BPH or benign prostate hyperplasia, an enlargement of the prostate that typically occurs in older men, is a well-known cause of dysuria. Another, similar condition that affects younger men, prostatitis, can also lead to dysuria. Infections and other issues, sometimes unknown, cause enlargement of the prostate on a short-term, long-term, or recurring basis and result in dysuria.
Inflammatory rheumatic conditions such as ankylosing spondylitis, psoriatic arthritis, and inflammable bowel disease can cause urethritis, cervicitis, and prostatitis as a cluster of symptoms. Doctors may overlook this unexpected source of dysuria in the initial diagnostic process. People with these conditions should make sure clinic personnel are aware of their diagnosis when seeking treatment urinary pain and other genitourinary conditions.
Benign or cancerous tumors in areas adjacent to the urethra, including prostate tumors, can constrict the flow of urine through this tube. The resulting reduced flow enables irritants and bacteria to linger and affect the urethra rather than passing through quickly, causing pain until treatment restores the proper flow.

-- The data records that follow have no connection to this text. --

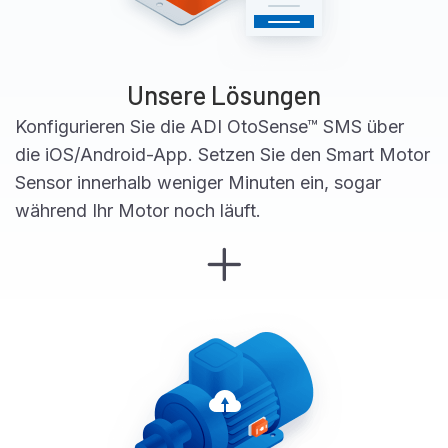
Unsere Lösungen
Konfigurieren Sie die ADI OtoSense™ SMS über
die iOS/Android-App. Setzen Sie den Smart Motor
Sensor innerhalb weniger Minuten ein, sogar
während Ihr Motor noch läuft.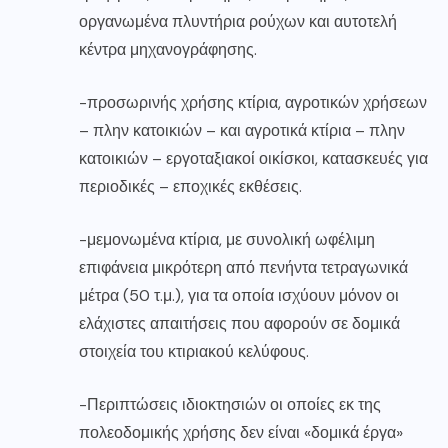
οργανωμένα πλυντήρια ρούχων και αυτοτελή
κέντρα μηχανογράφησης.
-προσωρινής χρήσης κτίρια, αγροτικών χρήσεων
– πλην κατοικιών – και αγροτικά κτίρια – πλην
κατοικιών – εργοταξιακοί οικίσκοι, κατασκευές για
περιοδικές – εποχικές εκθέσεις.
-μεμονωμένα κτίρια, με συνολική ωφέλιμη
επιφάνεια μικρότερη από πενήντα τετραγωνικά
μέτρα (50 τ.μ.), για τα οποία ισχύουν μόνον οι
ελάχιστες απαιτήσεις που αφορούν σε δομικά
στοιχεία του κτιριακού κελύφους.
-Περιπτώσεις ιδιοκτησιών οι οποίες εκ της
πολεοδομικής χρήσης δεν είναι «δομικά έργα»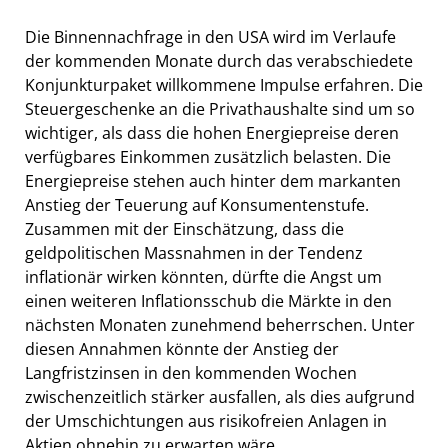
Die Binnennachfrage in den USA wird im Verlaufe
der kommenden Monate durch das verabschiedete
Konjunkturpaket willkommene Impulse erfahren. Die
Steuergeschenke an die Privathaushalte sind um so
wichtiger, als dass die hohen Energiepreise deren
verfügbares Einkommen zusätzlich belasten. Die
Energiepreise stehen auch hinter dem markanten
Anstieg der Teuerung auf Konsumentenstufe.
Zusammen mit der Einschätzung, dass die
geldpolitischen Massnahmen in der Tendenz
inflationär wirken könnten, dürfte die Angst um
einen weiteren Inflationsschub die Märkte in den
nächsten Monaten zunehmend beherrschen. Unter
diesen Annahmen könnte der Anstieg der
Langfristzinsen in den kommenden Wochen
zwischenzeitlich stärker ausfallen, als dies aufgrund
der Umschichtungen aus risikofreien Anlagen in
Aktien ohnehin zu erwarten wäre.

Pain or irritation can result from lesions between the urethra and anus in the area of the perineum, usually also from infection due to physical irritation, hygiene issues, bacterial infection, or fungal infection. If the flow of urine passes over these lesions, pain similar to dysuria can occur. Treatment is typically a topical agent, in these cases.
Taking a medical history is essential in most cases of dysuria. The potential causes are so diverse and the risks of missing dangerous origins such as kidney infection, STDs, or prostate cancer so significant that simple treatment of a urethral infection may be insufficient. Diagnosis often depends on the gender of the patient as well.
Urine tests are the most common diagnostic tool for dysuria, sometimes using catheterization to acquire and avoid contamination of the sample. Blood tests can identify STDs, PSAs (prostate specific antigens) and indicators specific to suspected causes or aggravating factors such as diabetes or hormonal conditions.
Initial treatment for dysuria may involve catheterization to improve urine flow, antibiotics to address infection found by urine tests, and analgesics to address the pain of irritation. Some patients may require further treatment and referrals to address underlying causes such as prostate issues or systemic illness. Recurring dysuria may call for an investigation into physical problems in the urine system and the assistance of a urologist.